Task
Only the final stretch of the data is wanted: reproduce the line containing "DEUTSCHLAND - WIR SAGEN FÜR" and each line after it, exactly.

Data listing
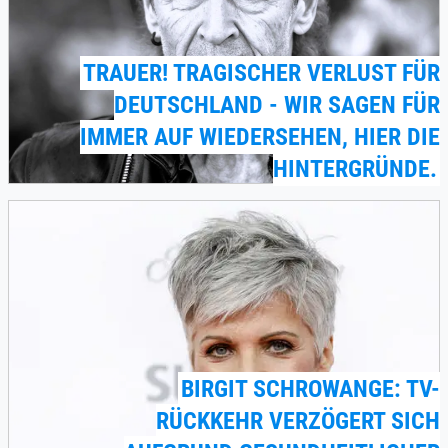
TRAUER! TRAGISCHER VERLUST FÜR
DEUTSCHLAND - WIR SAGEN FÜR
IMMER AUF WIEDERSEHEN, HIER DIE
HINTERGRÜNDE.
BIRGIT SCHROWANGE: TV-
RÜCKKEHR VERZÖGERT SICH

Response to the exercise
DEUTSCHLAND - WIR SAGEN FÜR
IMMER AUF WIEDERSEHEN, HIER DIE
HINTERGRÜNDE.
BIRGIT SCHROWANGE: TV-
RÜCKKEHR VERZÖGERT SICH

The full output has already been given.